Doch der Landessprecher und Fraktionschef hat offenbar viel Gefühl für jene, die sich ganz im Sinne der Systemparteien äußern. Hierzu einige weitere Zitate aus dem Mail-Verkehr, der über den AfD-Verteiler lief:

Wo bleiben die Ideen und Initiativen der AfD, wo bleibt der Aufruf an die Mitglieder, bei der Bewältigung der gewaltigen Aufgaben unterstützend mitzuwirken.

Ich selbst helfe inzwischen beim Sammeln und Sortieren von Sachspenden, und mache mit beim Deutsch-Unterricht.

Die AfD steht nach der Spaltung leider noch mehr als zuvor in der rerchten Ecke
Jetzt können wir unsere wahre Positionierung zeigen und beweisen.

Ein wahrer Gutmensch, der Manfred Dunker. Der wäre sicher auch bei den Grünen gut aufgehoben. Und hier noch ein wenig Strack:

… ergänzend möchte ich darauf hinweisen, dass der Bundesvorstand Beatrix von Storch zur Programmbeauftragten ernannt hat. Hast Du diese Besetzung befürwortet. Wahrscheinlich ja, man muß Dankbarkeit zeigen.
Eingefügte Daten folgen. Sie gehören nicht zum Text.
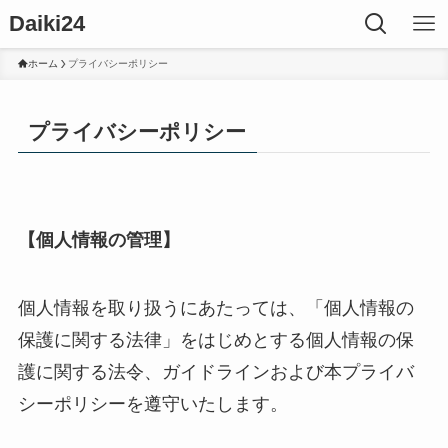
Daiki24
ホーム
プライバシーポリシー
プライバシーポリシー
【個人情報の管理】
個人情報を取り扱うにあたっては、「個人情報の
保護に関する法律」をはじめとする個人情報の保
護に関する法令、ガイドラインおよび本プライバ
シーポリシーを遵守いたします。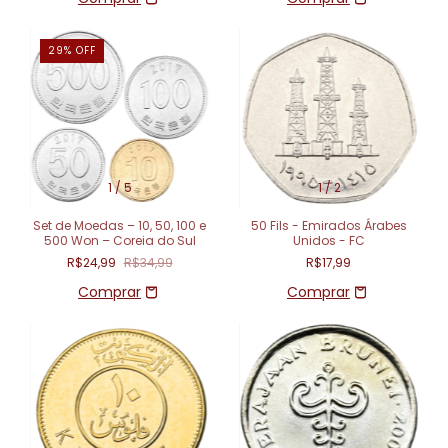
29
%
OFF
1
/
5
1
/
2
Set de Moedas – 10, 50, 100 e
50 Fils - Emirados Árabes
500 Won – Coreia do Sul
Unidos - FC
R$24,99
R$34,99
R$17,99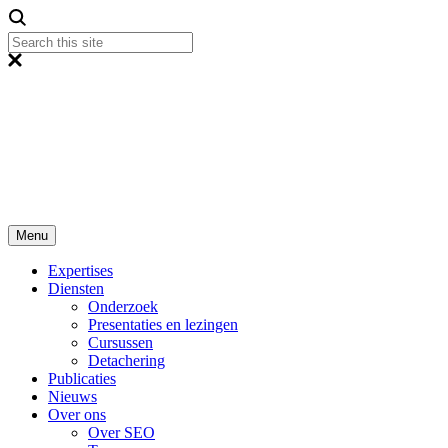
Menu
Expertises
Diensten
Onderzoek
Presentaties en lezingen
Cursussen
Detachering
Publicaties
Nieuws
Over ons
Over SEO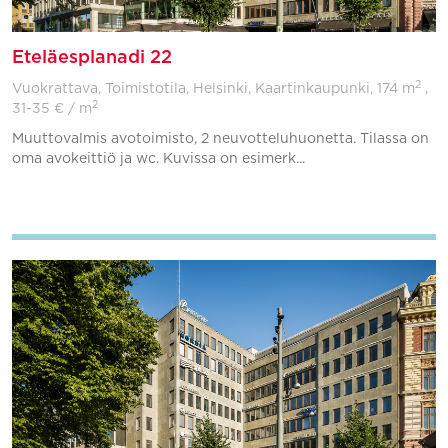
Eteläesplanadi 22
2
Vuokrattava, Toimistotila, Helsinki, Kaartinkaupunki,
174 m
,
2
31-35 € / m
Muuttovalmis avotoimisto, 2 neuvotteluhuonetta. Tilassa on
oma avokeittiö ja wc. Kuvissa on esimerk...
Lisää suosikkeihin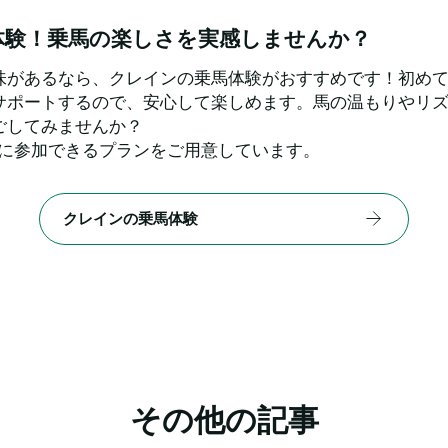
体験！乗馬の楽しさを実感しませんか？
味があるなら、クレインの乗馬体験がおすすめです！初め
サポートするので、安心して楽しめます。馬の温もりやリ
ごしてみませんか？
軽に参加できるプランをご用意しています。
クレインの乗馬体験
その他の記事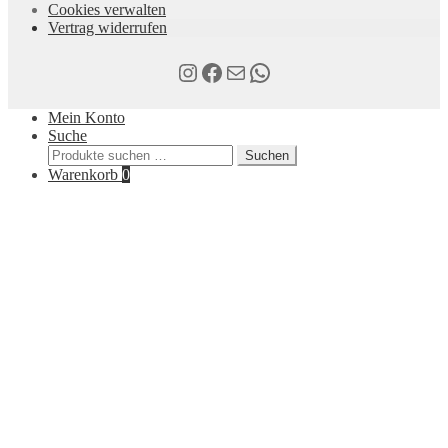
Cookies verwalten
Vertrag widerrufen
Instagram
Facebook
E-Mail
WhatsApp
Mein Konto
Suche
Suchen
Suchen
nach:
Warenkorb
0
Dabei ist Dir wahrscheinlich erinnerlich gewesen, dass selbst Dirk Nockemann BvS als reaktionär einstuft. […]

… war es nicht unser Fehler zu arbeiten, während wir von der extremen Rechten unterlaufen wurden?

Ich gehe davon aus, daß der Bundesvorstand Höckes Aussagen zur bedarfsorientierte Einwanderung, eine klassische Formulierung der neuen Rechten und von keinem Parteiprogramm gedeckt, verurteilt.

Ich bin gespannt, ob sich der Bundesvorstand hiervon distanziert und Höcke für diese parteischädigende Äußerung massregelt.

Es ist an der Zeit, dass ein Ruck durch die AfD geht, damit sie zu einer wirklichen Alternative für Deutschland – und hier speziell für Hamburg – wird. Mit stetiger Abgrenzung gegen „rechts“ ist für die AfD kein Blumentopf zu gewinnen, was das zwar nicht desaströse, aber unbefriedigende Wahlergebnis bei den Bürgerschaftswahlen gezeigt hat. Auch mit eigener Borniertheit und dem Verschaffen von Posten und Pöstchen an treue Vasallen macht man angesichts der derzeitigen Situation keine alternative und bürgernahe Politik, sondern führt die junge Partei geradewegs in den Untergang. Dies zu erkennen sollte auch ein Professor der Volkswirtschaftslehre in der Lage sein. Und wenn ihm der derzeitige Kurs nicht passt, dann sollte er die Konsequenzen ziehen, die Partei verlassen und sein Mandat zurück geben. Gleiches gilt für alle anderen „Weckrufler“. Damit wären sie ehrlich gegenüber sich selbst und gegenüber den Wählern.